Justin Trudeau and his cronies deserve a lot of the blame for that, but the Ford government deserves its share as well. Ford long ago drank the net-zero kool-aid. He embraced the so-called “green energy transition” to such an extent that his government renamed its energy ministry the ‘Ministry of Energy and Electrification,’ a nod to the idea that we need to move away from fossil fuels and embrace electrically-powered everything. Neglecting to mention, of course, where that electricity is going to come from. (Hint: it’s not from expensive and inefficient wind and solar projects! Which, by the way, Ford has also invested heavily in.) And, relatedly, he’s stated that he will not be happy until Ontario achieves a 100% zero-carbon electricity grid, moving away from affordable and reliable natural gas as an energy source.
On top of that, Ford has gone “all in” on electric vehicles, teaming up with Trudeau to invest tens-of-billions of taxpayer dollars in a bid to attract EV manufacturing to his province. This investment wasn’t looking so hot before Trump’s election – remember when the Ford Motor Company scrapped their plan to build EVs at their plant in Oakville, Ont, due to “an unexpected slowdown” in demand for battery powered cars?
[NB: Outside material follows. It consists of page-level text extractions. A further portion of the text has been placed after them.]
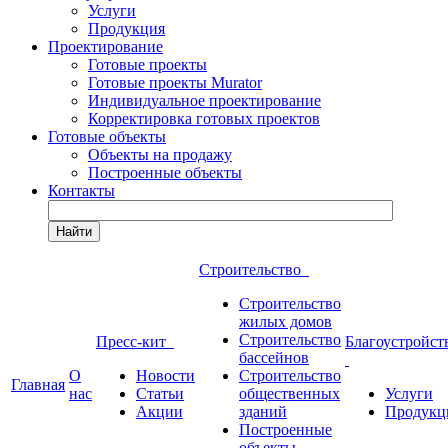
Услуги
Продукция
Проектирование
Готовые проекты
Готовые проекты Murator
Индивидуальное проектирование
Корректировка готовых проектов
Готовые объекты
Объекты на продажу
Построенные объекты
Контакты
Найти
Строительство
Строительство
жилых домов
Строительство
Пресс-кит
Благоустройст
бассейнов
О
Новости
Строительство
Главная
нас
Статьи
общественных
Услуги
Акции
зданий
Продукц
Построенные
объекты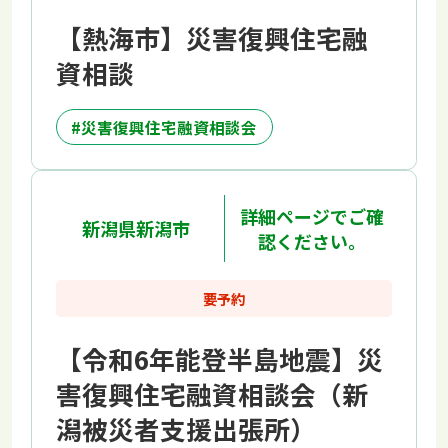
【熱海市】災害復興住宅融
資相談
災害復興住宅融資相談会
詳細ページでご確
新潟県新潟市
認ください。
要予約
【令和6年能登半島地震】災
害復興住宅融資相談会（新
潟被災者支援出張所）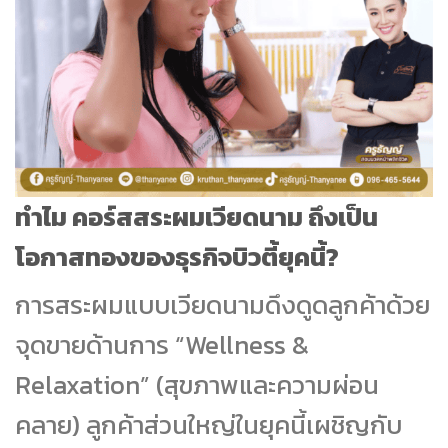
ทำไม คอร์สสระผมเวียดนาม ถึงเป็น
โอกาสทองของธุรกิจบิวตี้ยุคนี้?
การสระผมแบบเวียดนามดึงดูดลูกค้าด้วย
จุดขายด้านการ “Wellness &
Relaxation” (สุขภาพและความผ่อน
คลาย) ลูกค้าส่วนใหญ่ในยุคนี้เผชิญกับ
And it has looked much worse since, once Trump got to work repealing the Biden administration’s de facto EV mandate.
Without that mandate, there will be a few hundred million fewer potential EV buyers in the world. People aren’t exactly lining up to buy EVs if they don’t have to. And though Trudeau’s 2035 EV mandate is still in place, even the Canadian market is softer than expected, especially after the federal program subsidizing the purchase of EVs – to the tune of $5,000 a piece – ran out of money and ended abruptly earlier this year.
But despite the changed environment, Ford doubled down on his commitment to EVs during the campaign. His platform read, “A re-elected PC government would continue to make these investments regardless of any decision by the U.S.,” and Ford continually reaffirmed his intention to continue to “invest in the sector.”
This is worse than rearranging the deck chairs on the Titanic. It’s closer to setting fire to the few lifeboats the ship actually has.
Ontario’s voters have once again entrusted our province to Doug Ford. But if he doesn’t start taking this crisis seriously – by shoring up the province’s financial situation and increasing our competitiveness by changing course on EVs and kicking net-zero to the curb – he won’t be remembered as the first premier to win three consecutive majorities in over 60 years. Instead he’ll be remembered as the guy who took Ontario past the point of no return.
Dan McTeague is the president of Canadians for Affordable Energy and a former Liberal member of Parliament.